Culture Secretary Lisa Nandy, speaking to broadcasters on Friday morning, sought to calm Britons amid market turbulence, stating that the Labour administration’s tax and spend rules are “non-negotiable”.

It’s been suggested that Chancellor Rachel Reeves is ready to enforce stricter spending cuts on departments if required to balance the books, having already dismissed the idea of increasing either borrowing or taxes. When questioned about whether people should be anxious about the movement, Ms Nandy told Sky News: “I don’t think we should be worried. It’s obviously something we take very seriously, but these are global trends that have affected many countries, most notably the United States, as well as the UK.”

She continued: “We are still on track to be the fastest growing economy, according to the OECD in Europe. We’re not going to borrow for day-to-day spending.”

The Culture Secretary defended Ms Reeves’ trip to China this week as “absolutely” the right decision despite opposition calls for the Chancellor to cancel the planned visit amid market turmoil.

“China is the second-largest economy, and what China does has the biggest impact on people from Stockton to Sunderland, right across the UK, and it’s absolutely essential that we have a relationship with them,” Ms Nandy said.

“We need to make sure that the UK economy remains competitive, we need to challenge where we must, including in the area of human rights, but we also need to make sure that we are working with China on those areas of shared interest.”

The March fiscal statement from the Chancellor may bring more spending cuts into focus, coming ahead of a stringent spending review already pressuring Government departments to identify efficiency savings worth 5% of their budgets. This comes as the yield on Government bonds, key indicators of borrowing costs, escalate.

On Thursday, yields on 10-year gilts soared to the highest level since 2008 at 4.89%, before moderating slightly later that afternoon, finishing a basis point up for the day at 4.82% as the London market wrapped up. Simultaneously, the cost of longer-term borrowing also surged, with 30-year gilt yields touching heights unseen since 1998 at 5.39%.

As trading commenced on Friday morning, a further hike was seen, with 10-year gilt yields increasing to 4.85%, and those for 30-year gilts reaching 5.41%, up by three basis points. They then recoiled modestly after initial trades, nonetheless marking several basis points increase after a tumultuous week.

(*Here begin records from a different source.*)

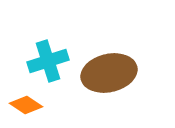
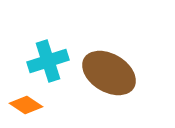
brown ellipse: rotated 44 degrees clockwise
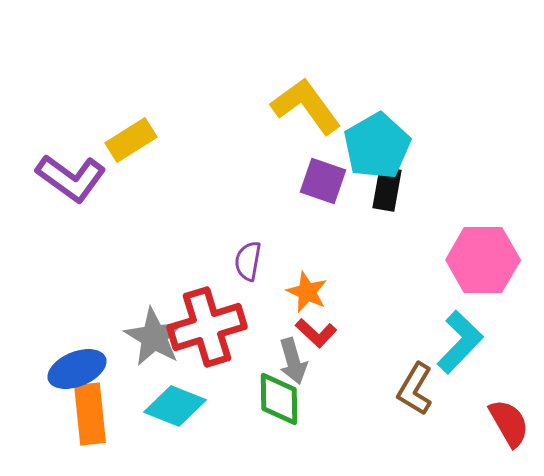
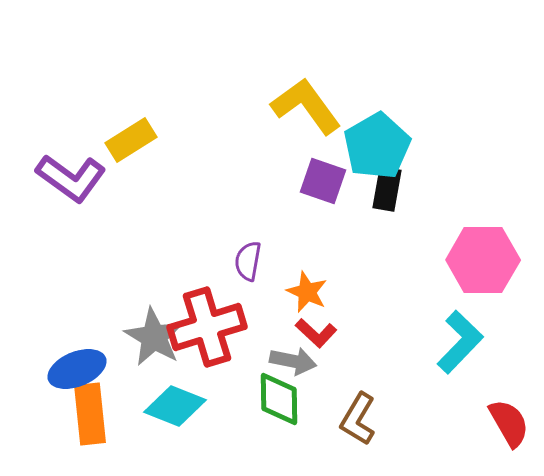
gray arrow: rotated 63 degrees counterclockwise
brown L-shape: moved 57 px left, 30 px down
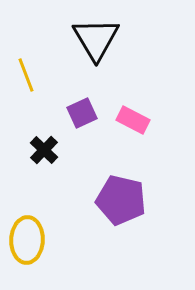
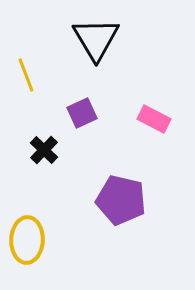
pink rectangle: moved 21 px right, 1 px up
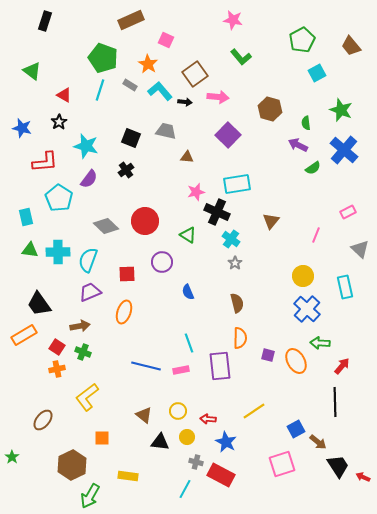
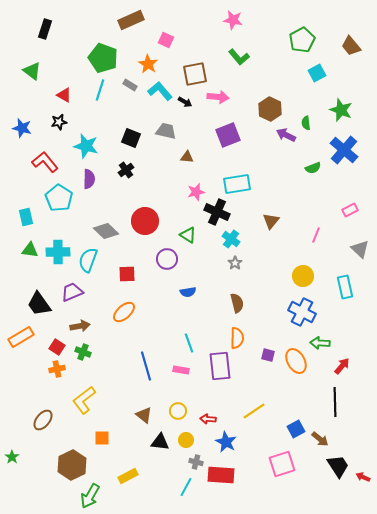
black rectangle at (45, 21): moved 8 px down
green L-shape at (241, 57): moved 2 px left
brown square at (195, 74): rotated 25 degrees clockwise
black arrow at (185, 102): rotated 24 degrees clockwise
brown hexagon at (270, 109): rotated 10 degrees clockwise
black star at (59, 122): rotated 21 degrees clockwise
purple square at (228, 135): rotated 25 degrees clockwise
purple arrow at (298, 145): moved 12 px left, 10 px up
red L-shape at (45, 162): rotated 124 degrees counterclockwise
green semicircle at (313, 168): rotated 14 degrees clockwise
purple semicircle at (89, 179): rotated 36 degrees counterclockwise
pink rectangle at (348, 212): moved 2 px right, 2 px up
gray diamond at (106, 226): moved 5 px down
purple circle at (162, 262): moved 5 px right, 3 px up
purple trapezoid at (90, 292): moved 18 px left
blue semicircle at (188, 292): rotated 77 degrees counterclockwise
blue cross at (307, 309): moved 5 px left, 3 px down; rotated 16 degrees counterclockwise
orange ellipse at (124, 312): rotated 30 degrees clockwise
orange rectangle at (24, 335): moved 3 px left, 2 px down
orange semicircle at (240, 338): moved 3 px left
blue line at (146, 366): rotated 60 degrees clockwise
pink rectangle at (181, 370): rotated 21 degrees clockwise
yellow L-shape at (87, 397): moved 3 px left, 3 px down
yellow circle at (187, 437): moved 1 px left, 3 px down
brown arrow at (318, 442): moved 2 px right, 3 px up
red rectangle at (221, 475): rotated 24 degrees counterclockwise
yellow rectangle at (128, 476): rotated 36 degrees counterclockwise
cyan line at (185, 489): moved 1 px right, 2 px up
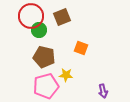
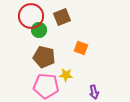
pink pentagon: rotated 20 degrees clockwise
purple arrow: moved 9 px left, 1 px down
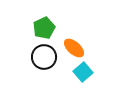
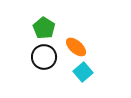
green pentagon: rotated 15 degrees counterclockwise
orange ellipse: moved 2 px right, 1 px up
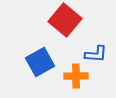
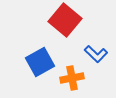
blue L-shape: rotated 40 degrees clockwise
orange cross: moved 4 px left, 2 px down; rotated 10 degrees counterclockwise
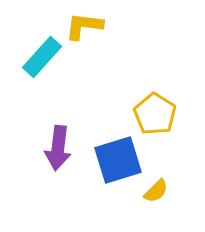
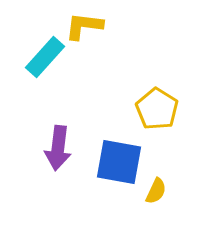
cyan rectangle: moved 3 px right
yellow pentagon: moved 2 px right, 5 px up
blue square: moved 1 px right, 2 px down; rotated 27 degrees clockwise
yellow semicircle: rotated 20 degrees counterclockwise
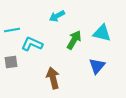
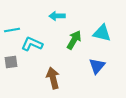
cyan arrow: rotated 28 degrees clockwise
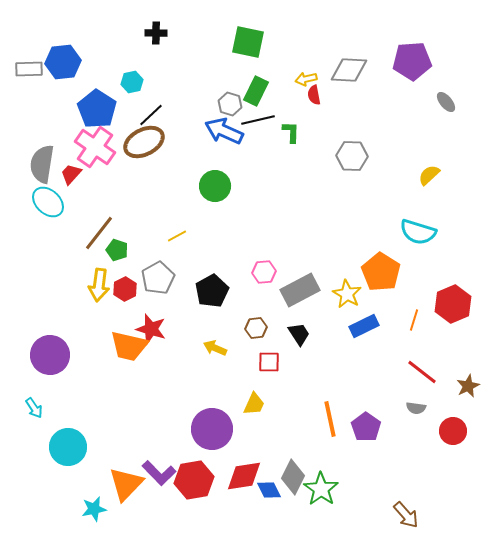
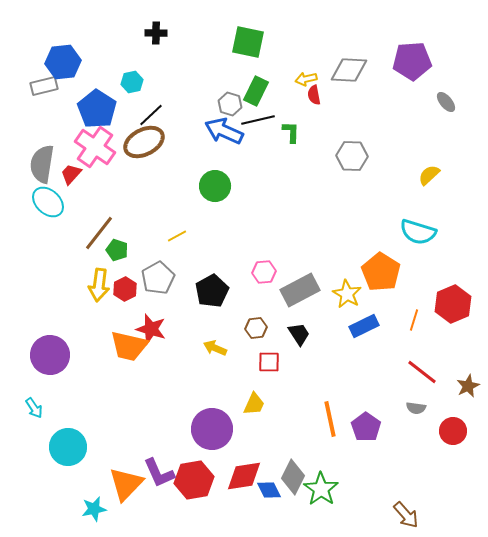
gray rectangle at (29, 69): moved 15 px right, 17 px down; rotated 12 degrees counterclockwise
purple L-shape at (159, 473): rotated 20 degrees clockwise
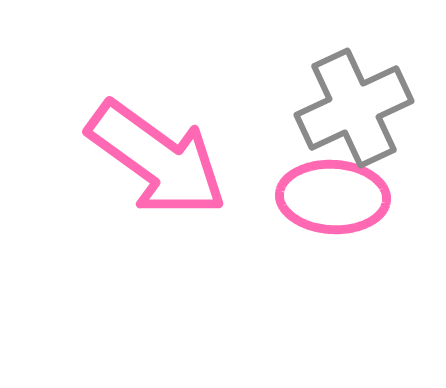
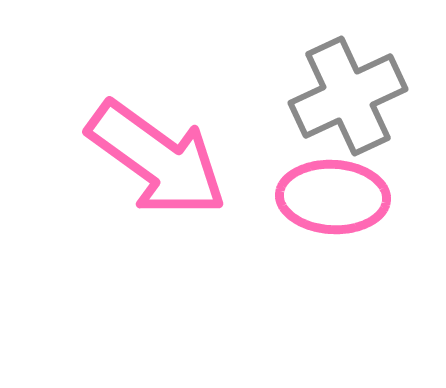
gray cross: moved 6 px left, 12 px up
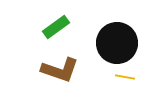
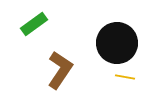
green rectangle: moved 22 px left, 3 px up
brown L-shape: rotated 75 degrees counterclockwise
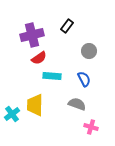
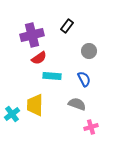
pink cross: rotated 32 degrees counterclockwise
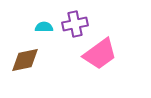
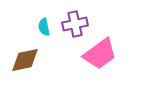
cyan semicircle: rotated 102 degrees counterclockwise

Amid this environment, the pound experienced a dip of 0.1% against the dollar on Friday morning, setting Sterling’s value at 1.229.

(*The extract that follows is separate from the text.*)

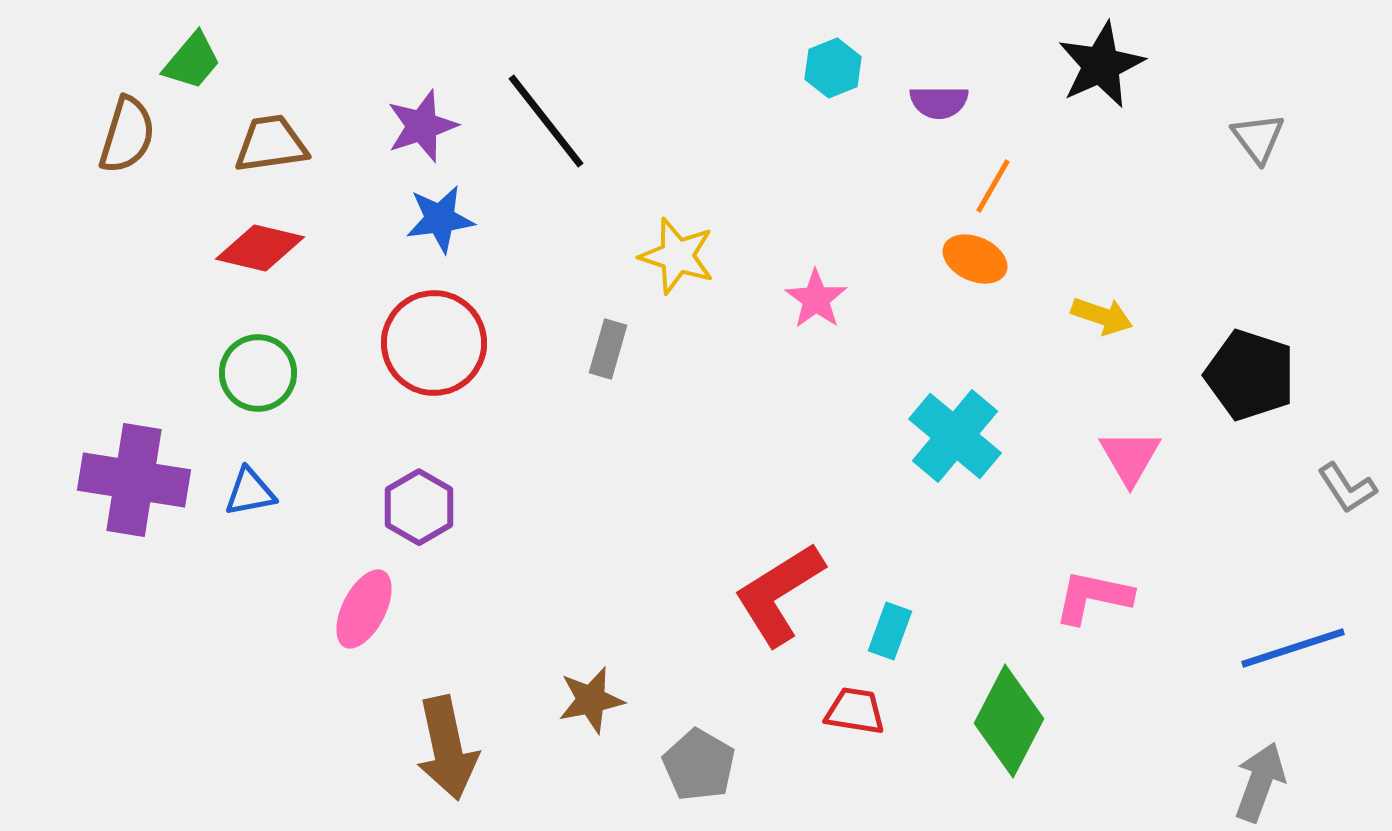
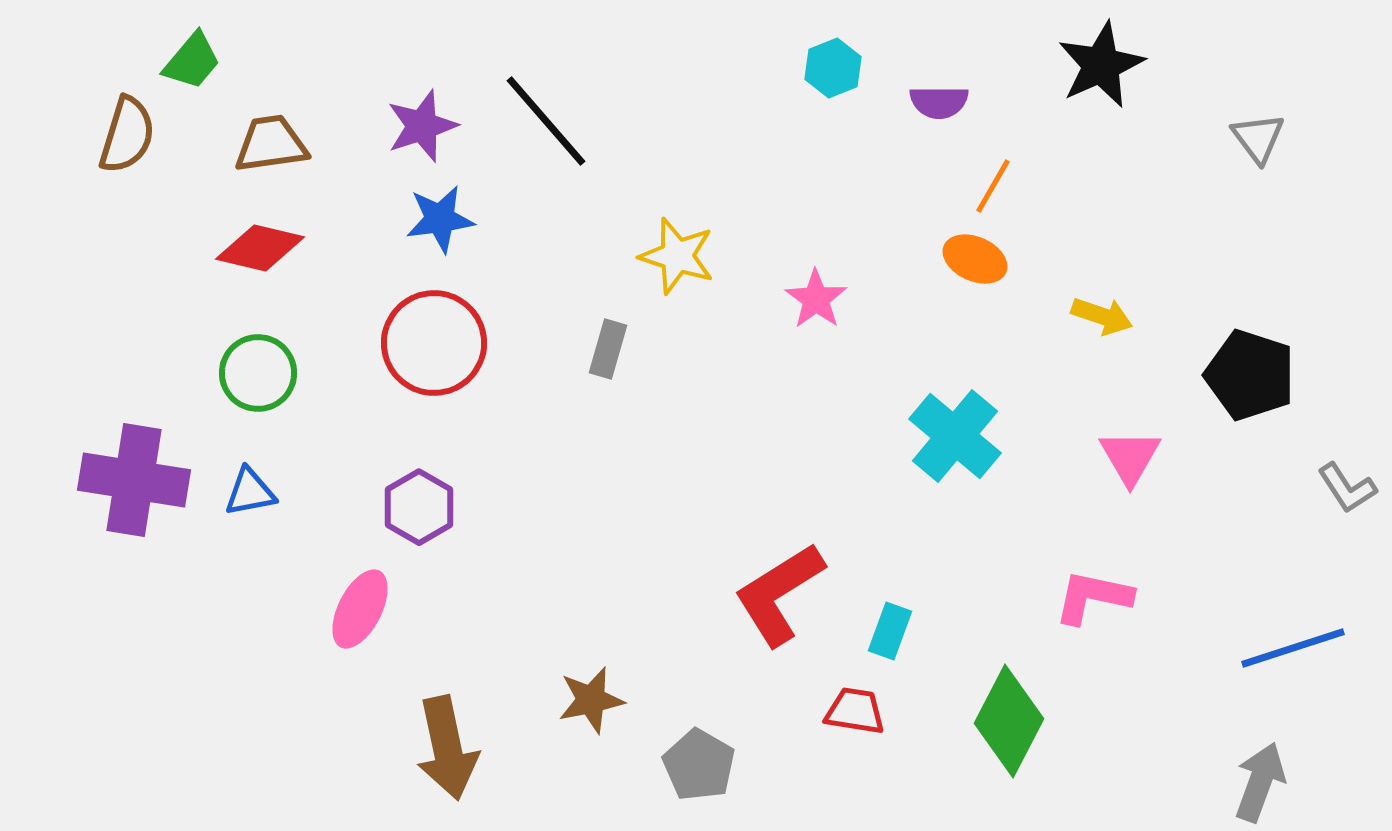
black line: rotated 3 degrees counterclockwise
pink ellipse: moved 4 px left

Critics have compared the situation to the fallout from former prime minister Liz Truss’ disastrous 2022 mini-budget, as the rise inversely affects the price of Government bonds, which are falling as a result. The increased cost of servicing Government debts could eat into Labour’s anticipated financial buffer, signalling potential investor concerns about fiscal sustainability in the UK.

The Chancellor has previously dismissed both increasing borrowing and raising taxes after significant tax hikes in October’s Budget, leaving her with limited options other than further spending cuts. Government bonds have been sold off globally in recent months due to fears that US President-elect Donald Trump might implement a tariff policy that could inflate many international economies.